I have seen a couple global studies using WGS84 as geographic reference, with the problem that the area of raster cells is not constant. Which reference system would you use for a global analysis in order to have a constant cell size?
What you're looking for is an equal-area projection, and ideally one which also partially preserves shape. In the past, I've used the USGS projection DSS to help guide these decisions, it'll walk you through a process of choosing a good projection. More generally, tools like Flex Projector and Tissot's Indicatrix should help guide a decision: they provide ways of assessing distortion. There's also an existing question on choosing a projection that may help you.
A favorite of mine for global analysis is Mollweide, which is widely supported in GIS packages and retains shape well enough to remain familiar.
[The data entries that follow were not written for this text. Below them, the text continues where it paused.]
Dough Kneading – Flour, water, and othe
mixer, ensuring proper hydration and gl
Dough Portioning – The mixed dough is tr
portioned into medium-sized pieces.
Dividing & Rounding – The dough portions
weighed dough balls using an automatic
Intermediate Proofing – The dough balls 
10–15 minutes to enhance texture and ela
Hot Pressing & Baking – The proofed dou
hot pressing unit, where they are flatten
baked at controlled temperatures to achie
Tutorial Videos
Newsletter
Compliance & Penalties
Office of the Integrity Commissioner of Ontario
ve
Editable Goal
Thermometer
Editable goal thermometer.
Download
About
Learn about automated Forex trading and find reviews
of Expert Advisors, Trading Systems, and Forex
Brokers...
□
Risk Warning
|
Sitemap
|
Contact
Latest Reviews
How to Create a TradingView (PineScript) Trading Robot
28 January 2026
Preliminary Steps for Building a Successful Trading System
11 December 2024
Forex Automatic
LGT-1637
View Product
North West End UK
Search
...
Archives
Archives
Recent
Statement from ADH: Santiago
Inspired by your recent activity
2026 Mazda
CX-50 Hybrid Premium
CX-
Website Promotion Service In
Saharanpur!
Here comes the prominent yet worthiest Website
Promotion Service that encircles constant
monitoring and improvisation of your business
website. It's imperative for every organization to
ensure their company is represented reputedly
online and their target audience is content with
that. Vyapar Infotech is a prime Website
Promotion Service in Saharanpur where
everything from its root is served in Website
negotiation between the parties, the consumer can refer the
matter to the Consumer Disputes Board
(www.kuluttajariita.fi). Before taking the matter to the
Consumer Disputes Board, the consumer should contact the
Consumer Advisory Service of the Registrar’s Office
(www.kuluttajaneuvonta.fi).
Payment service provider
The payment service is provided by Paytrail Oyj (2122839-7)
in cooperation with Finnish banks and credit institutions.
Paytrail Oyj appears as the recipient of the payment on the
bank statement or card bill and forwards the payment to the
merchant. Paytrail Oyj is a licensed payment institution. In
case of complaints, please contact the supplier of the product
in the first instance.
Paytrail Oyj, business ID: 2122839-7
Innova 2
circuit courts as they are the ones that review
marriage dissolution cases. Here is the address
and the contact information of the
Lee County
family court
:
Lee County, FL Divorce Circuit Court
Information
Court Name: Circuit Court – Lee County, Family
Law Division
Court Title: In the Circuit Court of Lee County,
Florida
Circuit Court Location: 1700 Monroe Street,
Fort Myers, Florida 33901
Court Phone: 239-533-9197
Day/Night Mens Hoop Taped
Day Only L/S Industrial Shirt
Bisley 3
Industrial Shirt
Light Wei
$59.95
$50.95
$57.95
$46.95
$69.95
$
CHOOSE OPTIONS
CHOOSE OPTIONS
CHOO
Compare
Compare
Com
Have a look at the paper "A COMPARISON OF EQUAL-AREA MAP PROJECTIONS FOR REGIONAL AND GLOBAL RASTER DATA" http://carto-research.er.usgs.gov/projection/pdf/nmdrs.usery.prn.pdf which should help answer your question.
It's a good question, because gridding lat-lon usually introduces tremendous distortions and often they can be avoided. However, the answer depends on the analysis. Not all analyses need equal cell sizes. Many times you can weight a grid calculation to compensate for variable cell sizes: the appropriate weighting factor is the cosine of the latitude. Given this possibility, which is usually easy to implement, you might want to weigh additional considerations in the balance, such as the desirability of a conformal projection. This would be especially useful when the analysis involves vector fields and their derivatives, which one would expect in climate models and the like.